The inclusion of the Programme of Action of the ICPD is a positive development, as it recognizes the existing international agreements on SRHR, and therefore provides a strong baseline for negotiations around this target. However, the omission of sexual rights is a critical mistake, for sexual rights are fundamental to the full realization of human rights. There are many voices speaking out on this, for example, a statement presented by Argentina on behalf of 50 states at OWG 8 urged the co-chairs to recognize SRHR in full. We are hopeful that that call is heard.

It was also pleasing to see under Goal 6 (secure water and sanitation for all for a sustainable world), target 6.2 outlines: By 2030 provide universal access to safe and affordable sanitation and hygiene including at home, school, health centers, and refugee camps, paying special attention to the needs of women and girls. This reference recognizes the need for adequate private and gender-separated facilities to help keep girls in school with adequate menstrual hygiene facilities. Under Goal 2 (hunger, nutrition and sustainable agriculture),  target 2.2 explicitly states the need to address the nutritional needs of pregnant and lactating women. This is important not only for the mothers but also their children.

Nonetheless, there is still work to be done. It is disappointing to see no mention of population dynamics within the entire document (including in consideration of things like sustainable consumption or production, cities and human settlements, or means of implementation). Population dynamics—including population growth, migration and urbanization—influence all sectors such as demand for food, waste management and urban transportation. Sectoral planning must take into account population size and projected changes. Amidst discussions of the “data revolution” and “means of implementation,” we hope that population dynamics enters the conversation. It is too important to be side-lined.

With the informal negotiations next week (June 9 -13) at which Member States will begin responding and editing the draft, and the formal Open Working Group 12 (June 16-20) where Major Groups will join, this document is a strong starting point for conversations. In collaboration with the Population and Sustainable Development Alliance, PAI is urging member states to retain and strengthen the SRHR targets, (including comprehensive sexuality education) and to mainstream gender, gender-disaggregated data, and population dynamics.  Now is the time to speak to member states to ensure that the final report from the Open Working Group in September reflects the priorities we know are so important.
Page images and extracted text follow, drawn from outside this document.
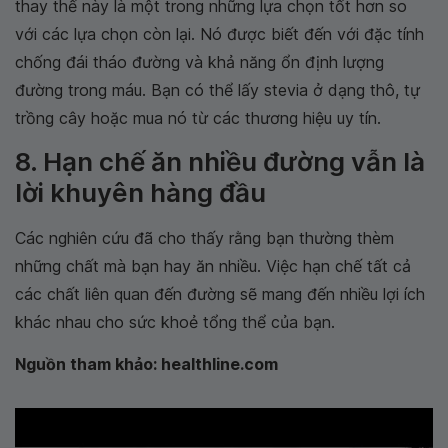
thay thế này là một trong những lựa chọn tốt hơn so
với các lựa chọn còn lại. Nó được biết đến với đặc tính
chống đái tháo đường và khả năng ổn định lượng
đường trong máu. Bạn có thể lấy stevia ở dạng thô, tự
trồng cây hoặc mua nó từ các thương hiệu uy tín.
8. Hạn chế ăn nhiều đường vẫn là
lời khuyên hàng đầu
Các nghiên cứu đã cho thấy rằng bạn thường thèm
những chất mà bạn hay ăn nhiều. Việc hạn chế tất cả
các chất liên quan đến đường sẽ mang đến nhiều lợi ích
khác nhau cho sức khoẻ tổng thể của bạn.
Nguồn tham khảo: healthline.com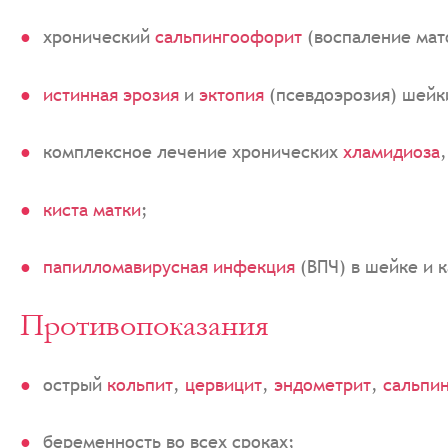
хронический
сальпингоофорит
(воспаление мат
истинная эрозия
и
эктопия
(псевдоэрозия) шейк
комплексное лечение хронических
хламидиоза
киста матки
;
папилломавирусная инфекция
(ВПЧ) в шейке и 
Противопоказания
острый
кольпит
,
цервицит
,
эндометрит
,
сальпи
беременность во всех сроках;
See what’s next on the road to the Sustainable Development Goals with this timeline:

One Response to “Where Does Reproductive Health Stand in the Sustainable Development Goals?”

  1. B Kokamonakey

    An intelligent visitor from outer space arriving here to look for other intelligent life forms, would presumably do some research. He, she or it would logically come to the conclusion that one species was taking a far larger share of the resources than it should at the expense of the rest of the planet. The being would say, “Hang on all these problems you have like global warming, conflict over resources, looming food shortages, species and habitat depletion could be alleviated by limiting human population growth, so what are you doing about it?” The Earth spokesperson replies, “We are thinking about it but we do not want to upset anyone’s religious convictions or their ethnic customs or their “rights”. Actually we talk a lot but do nothing other than reduce infantile mortality in poor countries and spend loads of money on fertility treatment. We have spent very little on new contraceptive methods in the last 30 years but, wow, IVF methods improve in leaps and bounds!” At that point our visitor would return to the space ship and write off planet Earth as crazy, unintelligent, self-destructive beings. Simply; surely inability to deal with reality is a sign of insanity?